▶ Available data
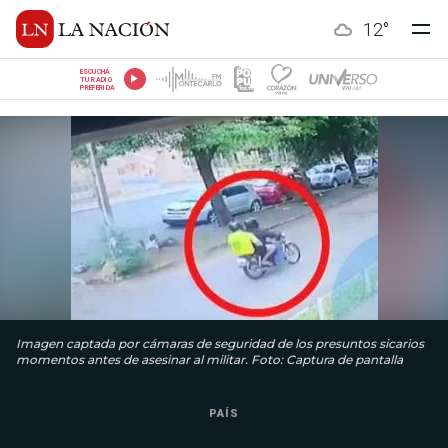
12
°
ESCUCHÁ
TU RADIO
PREFERIDA
Imagen captada por cámaras de seguridad de los presuntos sicarios
momentos antes de asesinar al militar. Foto: Captura de pantalla
PAÍS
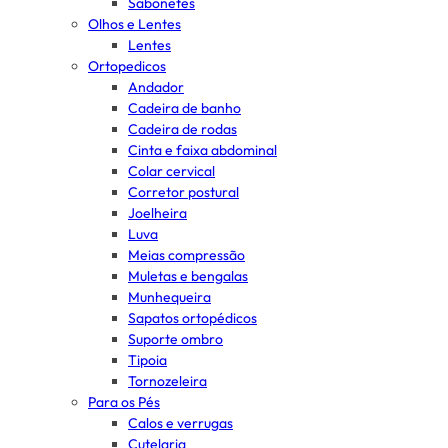
Sabonetes
Olhos e Lentes
Lentes
Ortopedicos
Andador
Cadeira de banho
Cadeira de rodas
Cinta e faixa abdominal
Colar cervical
Corretor postural
Joelheira
Luva
Meias compressão
Muletas e bengalas
Munhequeira
Sapatos ortopédicos
Suporte ombro
Tipoia
Tornozeleira
Para os Pés
Calos e verrugas
Cutelaria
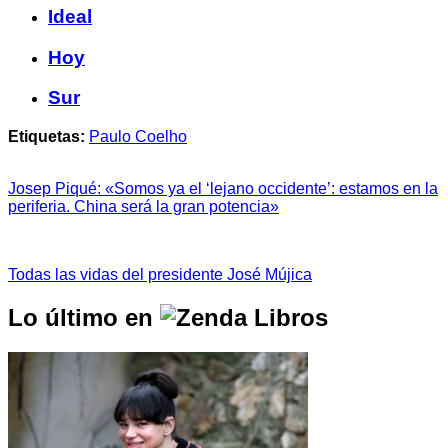
Ideal
Hoy
Sur
Etiquetas:
Paulo Coelho
Josep Piqué: «Somos ya el ‘lejano occidente’: estamos en la
periferia. China será la gran potencia»
Todas las vidas del presidente José Mújica
Lo último en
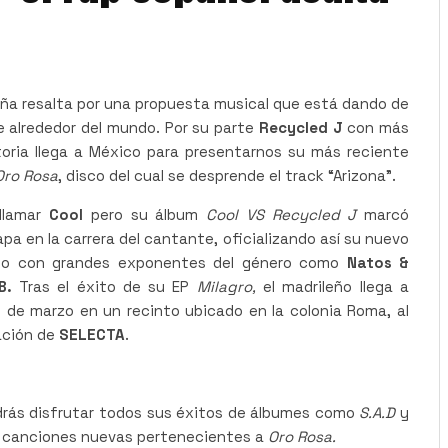
aña resalta por una propuesta musical que está dando de
 alrededor del mundo. Por su parte
Recycled J
con más
oria llega a México para presentarnos su más reciente
ro Rosa
, disco del cual se desprende el track “Arizona”.
 llamar
Cool
pero su álbum
Cool VS Recycled J
marcó
a en la carrera del cantante, oficializando así su nuevo
do con grandes exponentes del género como
Natos &
B.
Tras el éxito de su EP
Milagro,
el madrileño llega a
2 de marzo en un recinto ubicado en la colonia Roma, al
ación de
SELECTA
.
drás disfrutar todos sus éxitos de álbumes como
S.A.D
y
as canciones nuevas pertenecientes a
Oro Rosa.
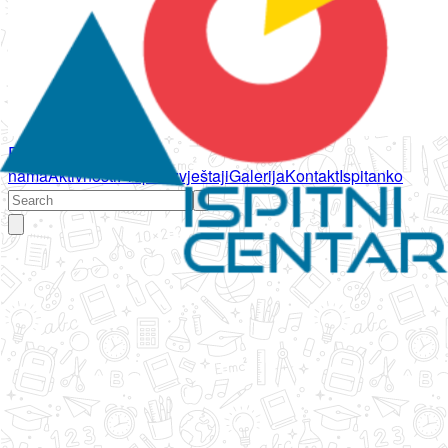
Početna
O
nama
Aktivnosti
Propisi
Izvještaji
Galerija
Kontakt
Ispitanko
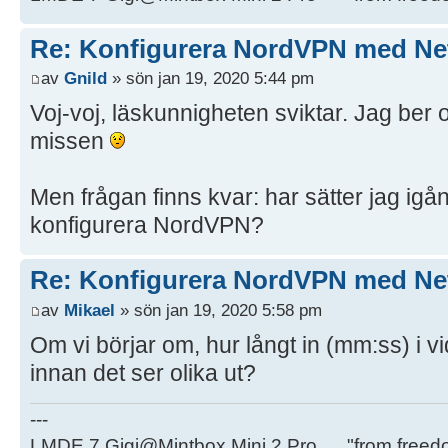
Re: Konfigurera NordVPN med Ne
av
Gnild
» sön jan 19, 2020 5:44 pm
Voj-voj, läskunnigheten sviktar. Jag ber
missen
Men frågan finns kvar: har sätter jag igå
konfigurera NordVPN?
Re: Konfigurera NordVPN med Ne
av
Mikael
» sön jan 19, 2020 5:58 pm
Om vi börjar om, hur långt in (mm:ss) i
innan det ser olika ut?
---
LMDE 7 Gigi@Mintbox Mini 2 Pro "from freed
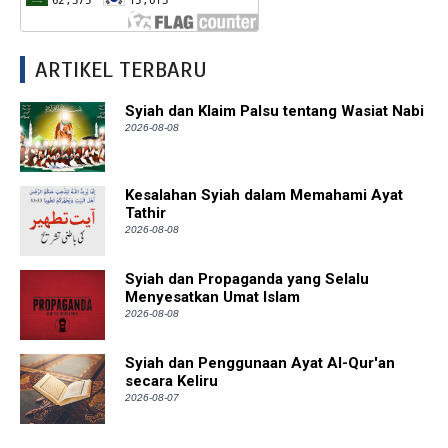
ARTIKEL TERBARU
Syiah dan Klaim Palsu tentang Wasiat Nabi
2026-08-08
Kesalahan Syiah dalam Memahami Ayat
Tathir
2026-08-08
Syiah dan Propaganda yang Selalu
Menyesatkan Umat Islam
2026-08-08
Syiah dan Penggunaan Ayat Al-Qur'an
secara Keliru
2026-08-07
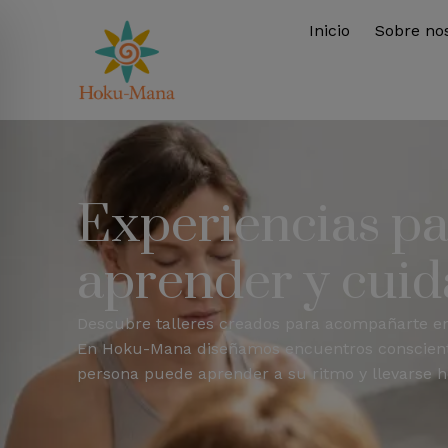
Inicio
Sobre no
Experiencias pa
aprender y cuid
Descubre talleres creados para acompañarte en 
En Hoku-Mana diseñamos encuentros consciente
persona puede aprender a su ritmo y llevarse he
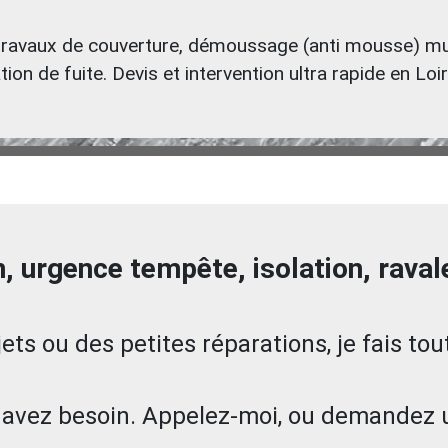
travaux de couverture, démoussage (anti mousse) mur
ion de fuite. Devis et intervention ultra rapide en Lo
n, urgence tempête, isolation, rava
ts ou des petites réparations, je fais tout
avez besoin. Appelez-moi, ou demandez un 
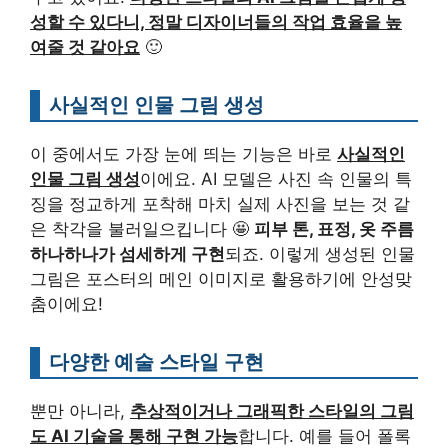
성할 수 있다니, 정말 디자이너들의 작업 효율을 높
여줄 것 같아요
🙂
사실적인 인물 그림 생성
이 중에서도 가장 눈에 띄는 기능은 바로
사실적인
인물 그림 생성
이에요. AI 모델은 사진 속 인물의 특
징을 정교하게 포착해 마치 실제 사진을 보는 것 같
은 착각을 불러일으킵니다 🤩
피부 톤, 표정, 옷 주름
하나하나가 섬세하게 구현
되죠. 이렇게 생성된 인물
그림은 포스터의 메인 이미지로 활용하기에 안성맞
춤이에요!
다양한 예술 스타일 구현
뿐만 아니라,
추상적이거나 그래픽한 스타일의 그림
도 AI 기술을 통해 구현 가능
합니다. 예를 들어 폴록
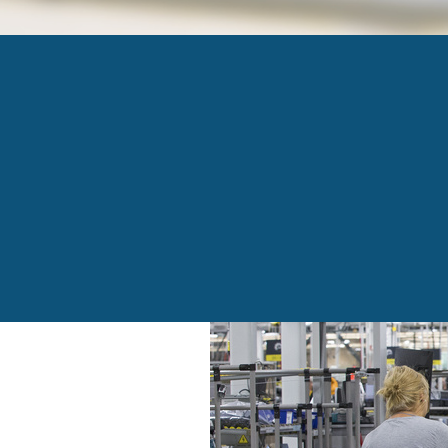
28 MAI
Published
28 mai 2020
at
924 × 616
in
BRP affiche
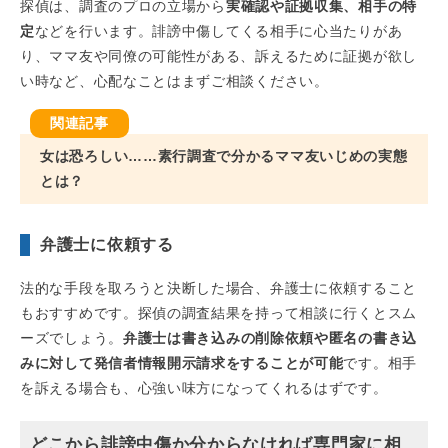
探偵は、調査のプロの立場から
実確認や証拠収集、相手の特
定
などを行います。誹謗中傷してくる相手に心当たりがあ
り、ママ友や同僚の可能性がある、訴えるために証拠が欲し
い時など、心配なことはまずご相談ください。
女は恐ろしい……素行調査で分かるママ友いじめの実態
とは？
弁護士に依頼する
法的な手段を取ろうと決断した場合、弁護士に依頼すること
もおすすめです。探偵の調査結果を持って相談に行くとスム
ーズでしょう。
弁護士は書き込みの削除依頼や匿名の書き込
みに対して発信者情報開示請求をすることが可能
です。相手
を訴える場合も、心強い味方になってくれるはずです。
どこから誹謗中傷か分からなければ専門家に相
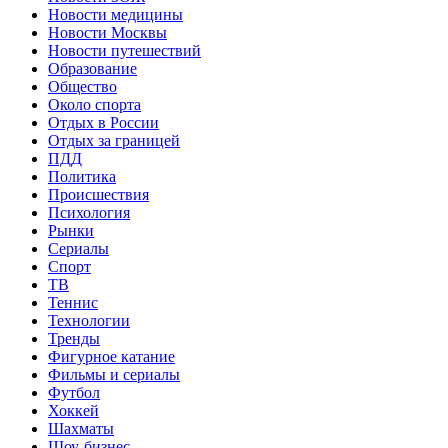
Новости медицины
Новости Москвы
Новости путешествий
Образование
Общество
Около спорта
Отдых в России
Отдых за границей
ПДД
Политика
Происшествия
Психология
Рынки
Сериалы
Спорт
ТВ
Теннис
Технологии
Тренды
Фигурное катание
Фильмы и сериалы
Футбол
Хоккей
Шахматы
Шоу-бизнес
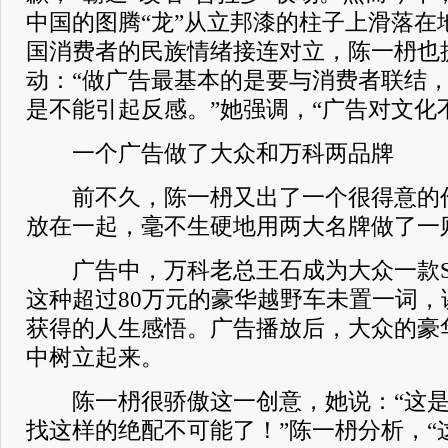
中国的图腾“龙”从立邦漆的柱子上滑落在
国消费者的民族情绪接连对立，陈一枬也
动：“做广告最基本的是要与消费者联结
是不能引起反感。”她强调，“广告对文化
一个广告做了大众和万科两品牌
前不久，陈一枬又出了一个很得意的作
放在一起，毫不生硬地用两大名牌做了一
广告中，万科老总王石成为大众一款S
这种超过80万元的豪华越野车未置一词
获得的人生感悟。广告播放后，大众的豪
中树立起来。
陈一枬很骄傲这一创意，她说：“这是
找这样的绝配不可能了！”陈一枬分析，“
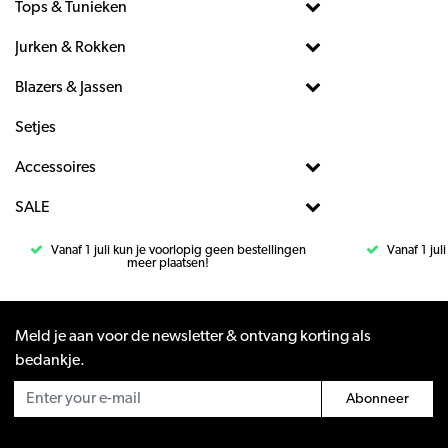
Tops & Tunieken
Jurken & Rokken
Blazers & Jassen
Setjes
Accessoires
SALE
Vanaf 1 juli kun je voorlopig geen bestellingen
Vanaf 1 jul
meer plaatsen!
Meld je aan voor de newsletter & ontvang korting als
bedankje.
Abonneer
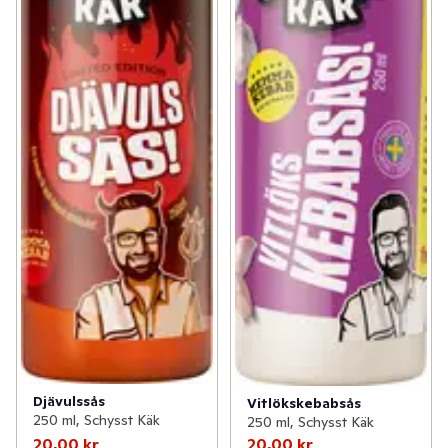
Djävulssås
Vitlökskebabsås
250 ml, Schysst Käk
250 ml, Schysst Käk
20,00 kr
20,00 kr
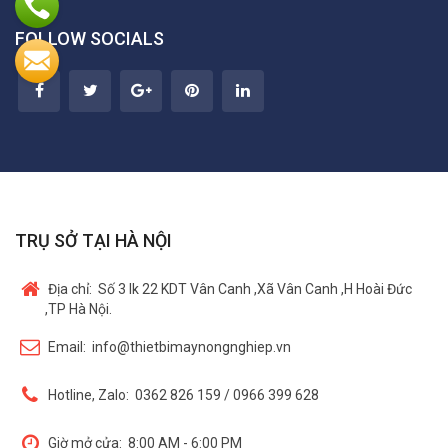
FOLLOW SOCIALS
TRỤ SỞ TẠI HÀ NỘI
Địa chỉ:
Số 3 lk 22 KDT Vân Canh ,Xã Vân Canh ,H Hoài Đức
,TP Hà Nội.
Email:
info@thietbimaynongnghiep.vn
Hotline, Zalo:
0362 826 159 / 0966 399 628
Giờ mở cửa:
8:00 AM - 6:00 PM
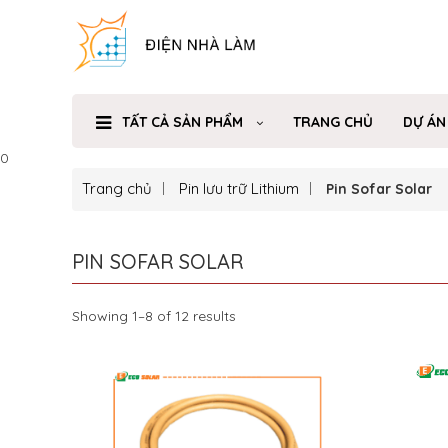
TẤT CẢ SẢN PHẨM
TRANG CHỦ
DỰ ÁN
0
Trang chủ
Pin lưu trữ Lithium
Pin Sofar Solar
PIN SOFAR SOLAR
Showing 1–8 of 12 results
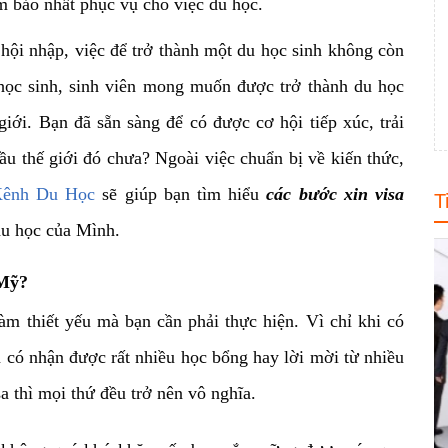
 bảo nhất phục vụ cho việc du học.
 hội nhập, việc để trở thành một du
học sinh không còn
học sinh, sinh viên mong muốn được trở thành du học
giới. Bạn đã sẵn sàng để có được cơ hội tiếp xúc, trải
u thế giới đó chưa? Ngoài việc chuẩn bị về kiến thức,
ênh Du Học
sẽ giúp bạn tìm hiểu
các bước xin visa
T
du học của Mình.
 Mỹ?
làm thiết yếu mà bạn cần phải thực
hiện. Vì chỉ khi có
n có nhận được rất nhiều học bổng hay lời mời từ nhiều
 thì mọi thứ đều trở nên vô nghĩa.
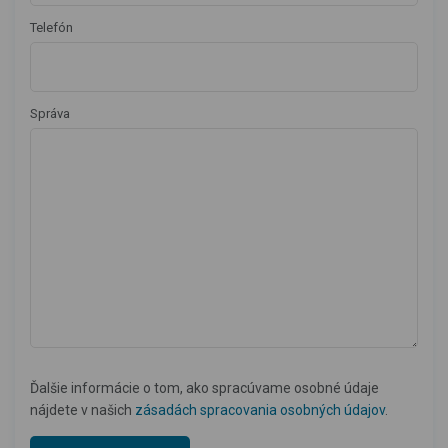
Telefón
Správa
Ďalšie informácie o tom, ako spracúvame osobné údaje
nájdete v našich
zásadách spracovania osobných údajov
.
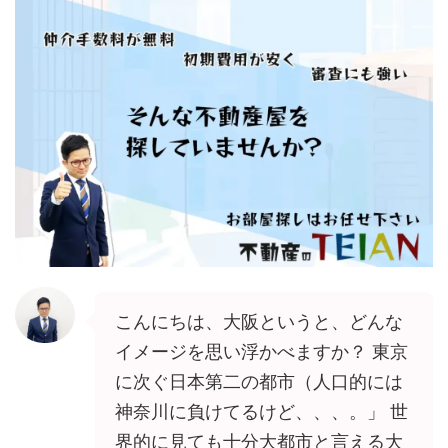
こんにちは、大阪というと、どんな
イメージを思い浮かべますか？ 東京
に次ぐ日本第二の都市（人口的には
神奈川に負けてるけど、、、。」 世
界的に見ても十分大都市と言える大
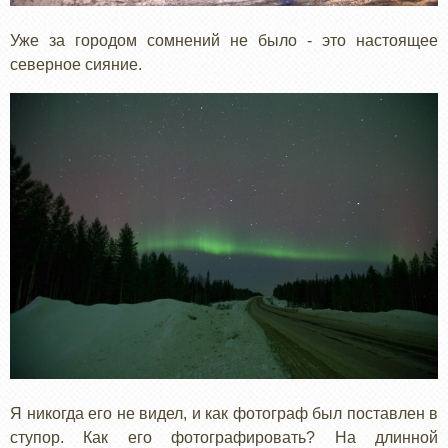
Уже за городом сомнений не было - это настоящее
северное сияние.
Я никогда его не видел, и как фотограф был поставлен в
ступор. Как его фотографировать? На длинной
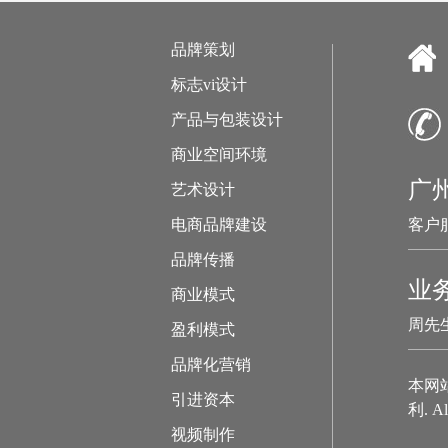
品牌策划
标志vi设计
产品与包装设计
商业空间环境
广
艺术设计
电商品牌建设
客户服
品牌传播
业
商业模式
周先生
盈利模式
品牌化营销
本网
引进资本
利. Al
视频制作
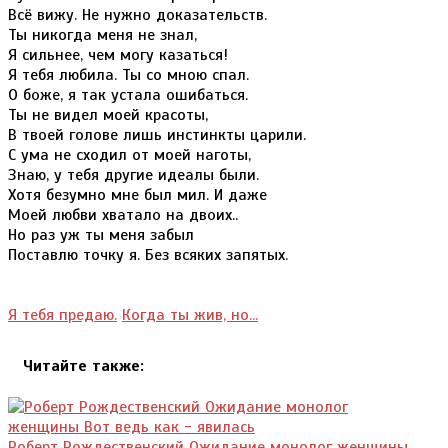
Всё вижу. Не нужно доказательств.
Ты никогда меня не знал,
Я сильнее, чем могу казаться!
Я тебя любила. Ты со мною спал.
О боже, я так устала ошибаться.
Ты не видел моей красоты,
В твоей голове лишь инстинкты царили.
С ума не сходил от моей наготы,
Знаю, у тебя другие идеалы были.
Хотя безумно мне был мил. И даже
Моей любви хватало на двоих..
Но раз уж ты меня забыл
Поставлю точку я. Без всяких запятых.
Я тебя предаю.
Когда ты жив, но...
Читайте также:
Роберт Рождественский Ожидание монолог женщины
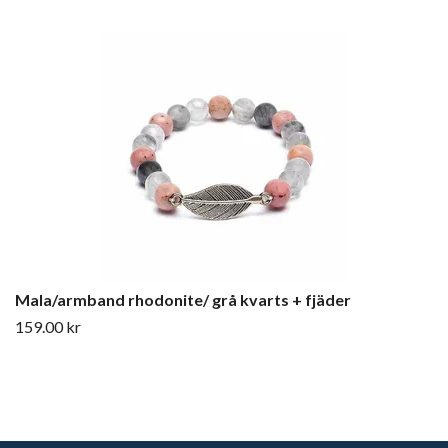
Mala/armband rhodonite/ grå kvarts + fjäder
159.00 kr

▶ What the task asks
Could you find every line in the records above that contains the word "việc" and copy it?

▶ Answer section
 bảo nhất phục vụ cho việc du học.
 hội nhập, việc để trở thành một du
u thế giới đó chưa? Ngoài việc chuẩn bị về kiến thức,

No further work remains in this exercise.